Segment Start: EXTRACTED MATERIAL

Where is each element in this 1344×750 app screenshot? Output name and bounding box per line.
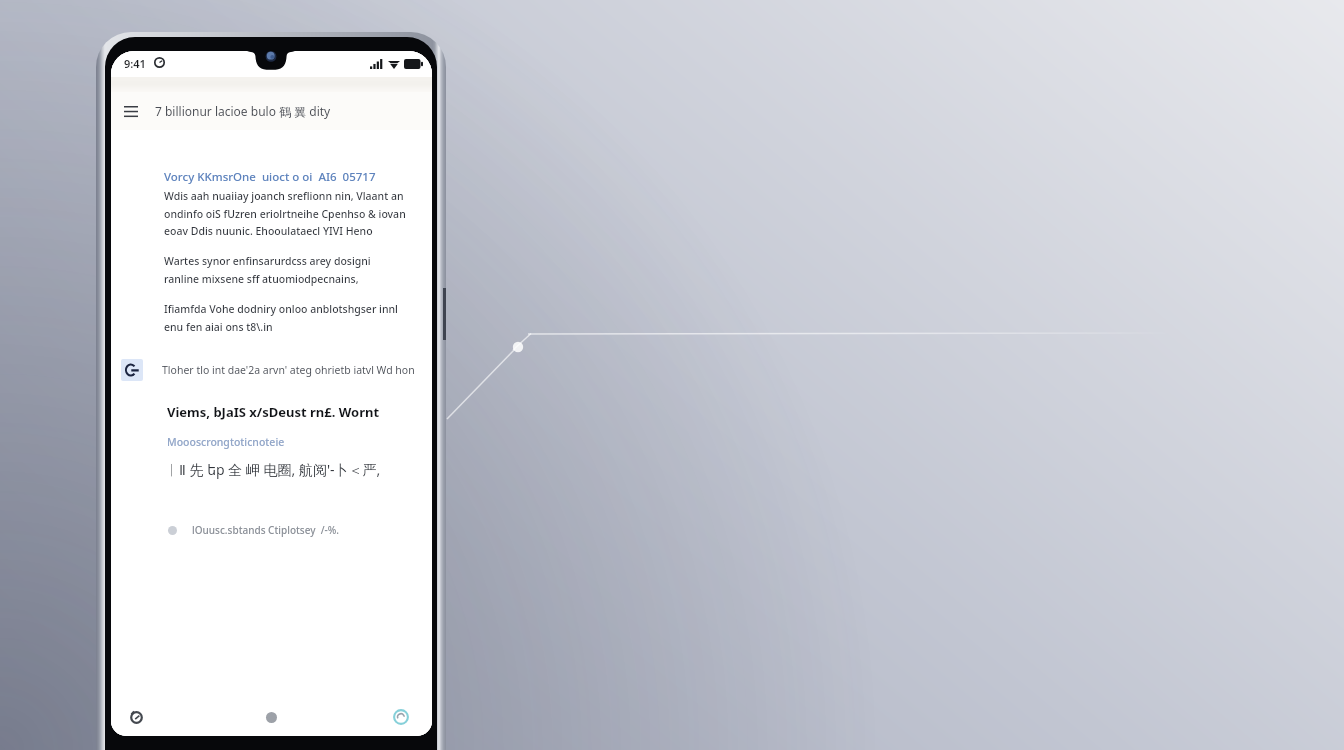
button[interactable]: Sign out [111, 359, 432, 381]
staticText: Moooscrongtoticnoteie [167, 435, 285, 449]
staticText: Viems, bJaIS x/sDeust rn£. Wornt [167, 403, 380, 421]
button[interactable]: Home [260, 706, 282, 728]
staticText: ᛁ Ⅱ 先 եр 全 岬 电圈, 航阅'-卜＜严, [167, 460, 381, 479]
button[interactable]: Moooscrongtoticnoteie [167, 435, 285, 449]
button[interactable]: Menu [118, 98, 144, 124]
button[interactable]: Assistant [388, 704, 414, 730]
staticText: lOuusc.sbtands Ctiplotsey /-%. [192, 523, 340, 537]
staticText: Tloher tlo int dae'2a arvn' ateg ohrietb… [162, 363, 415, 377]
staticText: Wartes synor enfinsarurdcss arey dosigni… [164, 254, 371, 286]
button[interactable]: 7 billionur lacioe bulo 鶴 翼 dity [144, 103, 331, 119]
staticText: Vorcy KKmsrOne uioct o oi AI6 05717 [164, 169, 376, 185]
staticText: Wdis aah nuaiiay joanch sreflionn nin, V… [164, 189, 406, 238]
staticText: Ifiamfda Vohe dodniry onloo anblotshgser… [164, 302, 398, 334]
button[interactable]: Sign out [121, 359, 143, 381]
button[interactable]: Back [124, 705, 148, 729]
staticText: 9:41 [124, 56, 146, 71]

Segment End: EXTRACTED MATERIAL
Segment Start: EXTRACTED MATERIAL

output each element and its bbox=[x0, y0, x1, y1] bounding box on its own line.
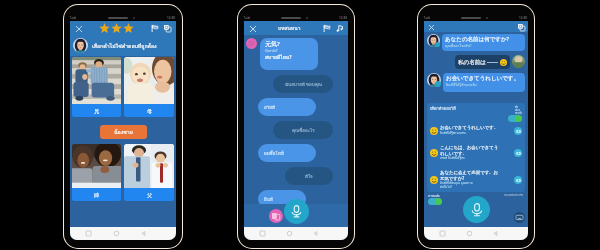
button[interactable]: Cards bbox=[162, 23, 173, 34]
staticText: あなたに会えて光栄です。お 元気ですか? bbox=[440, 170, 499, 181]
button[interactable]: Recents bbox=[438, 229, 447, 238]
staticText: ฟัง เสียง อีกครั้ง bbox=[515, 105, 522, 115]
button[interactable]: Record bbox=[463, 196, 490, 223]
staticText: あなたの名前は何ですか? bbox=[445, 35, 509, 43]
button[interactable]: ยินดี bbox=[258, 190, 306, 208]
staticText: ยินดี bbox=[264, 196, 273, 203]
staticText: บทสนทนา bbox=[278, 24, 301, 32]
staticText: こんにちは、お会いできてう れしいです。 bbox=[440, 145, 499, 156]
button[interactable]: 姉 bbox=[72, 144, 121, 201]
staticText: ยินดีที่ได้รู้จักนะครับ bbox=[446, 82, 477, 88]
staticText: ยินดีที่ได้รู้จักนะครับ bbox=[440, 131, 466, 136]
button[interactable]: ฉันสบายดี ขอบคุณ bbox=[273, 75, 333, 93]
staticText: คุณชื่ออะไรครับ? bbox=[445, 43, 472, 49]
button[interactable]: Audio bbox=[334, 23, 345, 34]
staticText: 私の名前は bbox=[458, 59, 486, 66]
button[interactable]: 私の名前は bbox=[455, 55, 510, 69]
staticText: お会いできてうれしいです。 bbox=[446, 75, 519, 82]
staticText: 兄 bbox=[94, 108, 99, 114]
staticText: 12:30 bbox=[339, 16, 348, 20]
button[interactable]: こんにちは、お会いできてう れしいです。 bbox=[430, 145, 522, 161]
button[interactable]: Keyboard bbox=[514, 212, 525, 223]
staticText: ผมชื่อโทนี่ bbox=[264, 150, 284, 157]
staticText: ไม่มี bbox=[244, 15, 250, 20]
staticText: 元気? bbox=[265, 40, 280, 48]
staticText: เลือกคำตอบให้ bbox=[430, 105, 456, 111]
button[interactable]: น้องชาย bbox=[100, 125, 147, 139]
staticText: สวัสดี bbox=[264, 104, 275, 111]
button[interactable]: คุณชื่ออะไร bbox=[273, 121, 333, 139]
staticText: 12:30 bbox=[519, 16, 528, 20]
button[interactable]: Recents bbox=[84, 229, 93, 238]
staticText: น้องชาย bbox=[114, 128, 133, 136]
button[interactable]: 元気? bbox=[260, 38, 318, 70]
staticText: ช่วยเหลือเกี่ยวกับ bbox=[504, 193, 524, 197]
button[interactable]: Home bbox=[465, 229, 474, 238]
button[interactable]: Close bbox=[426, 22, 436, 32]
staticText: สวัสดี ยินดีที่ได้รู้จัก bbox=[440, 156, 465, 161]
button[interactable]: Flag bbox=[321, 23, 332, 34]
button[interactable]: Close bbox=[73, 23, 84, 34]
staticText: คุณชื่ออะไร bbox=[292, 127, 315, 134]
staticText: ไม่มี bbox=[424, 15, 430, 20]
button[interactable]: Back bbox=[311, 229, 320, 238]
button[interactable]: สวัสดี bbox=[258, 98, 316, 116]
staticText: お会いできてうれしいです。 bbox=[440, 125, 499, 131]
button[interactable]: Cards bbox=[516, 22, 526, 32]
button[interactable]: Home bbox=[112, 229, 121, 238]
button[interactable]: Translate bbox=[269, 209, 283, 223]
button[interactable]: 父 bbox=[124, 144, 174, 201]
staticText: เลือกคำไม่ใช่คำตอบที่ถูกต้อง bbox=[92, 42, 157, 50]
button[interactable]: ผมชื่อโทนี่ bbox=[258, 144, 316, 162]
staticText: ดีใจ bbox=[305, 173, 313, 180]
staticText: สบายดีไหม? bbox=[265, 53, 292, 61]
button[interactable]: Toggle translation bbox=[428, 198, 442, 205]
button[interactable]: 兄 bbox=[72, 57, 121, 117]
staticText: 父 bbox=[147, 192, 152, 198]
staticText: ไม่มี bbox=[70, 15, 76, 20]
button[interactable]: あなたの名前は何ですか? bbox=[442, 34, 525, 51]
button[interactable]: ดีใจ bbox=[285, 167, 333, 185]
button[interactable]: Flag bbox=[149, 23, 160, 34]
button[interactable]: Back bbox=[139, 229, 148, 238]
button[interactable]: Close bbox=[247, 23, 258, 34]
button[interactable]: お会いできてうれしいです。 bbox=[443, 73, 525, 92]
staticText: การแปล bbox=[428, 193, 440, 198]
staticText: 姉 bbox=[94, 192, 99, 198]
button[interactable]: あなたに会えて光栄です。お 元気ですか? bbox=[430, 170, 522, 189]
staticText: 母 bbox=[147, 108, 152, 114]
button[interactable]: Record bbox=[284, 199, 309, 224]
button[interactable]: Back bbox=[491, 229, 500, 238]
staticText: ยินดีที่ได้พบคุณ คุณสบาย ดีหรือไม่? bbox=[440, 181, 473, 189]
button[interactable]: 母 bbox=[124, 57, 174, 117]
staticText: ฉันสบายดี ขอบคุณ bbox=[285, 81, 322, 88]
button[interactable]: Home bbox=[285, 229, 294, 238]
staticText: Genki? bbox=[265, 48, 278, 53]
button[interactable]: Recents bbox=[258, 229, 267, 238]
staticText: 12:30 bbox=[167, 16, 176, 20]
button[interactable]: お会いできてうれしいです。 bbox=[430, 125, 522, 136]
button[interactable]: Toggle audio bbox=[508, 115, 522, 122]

Segment End: EXTRACTED MATERIAL

▶ _WHAT YOU NEED TO DO_
Lines above that have "こんにちは": copy each of them.

▶ _WRITTEN SOLUTION_
staticText: こんにちは、お会いできてう れしいです。 bbox=[440, 145, 499, 156]
button[interactable]: こんにちは、お会いできてう れしいです。 bbox=[430, 145, 522, 161]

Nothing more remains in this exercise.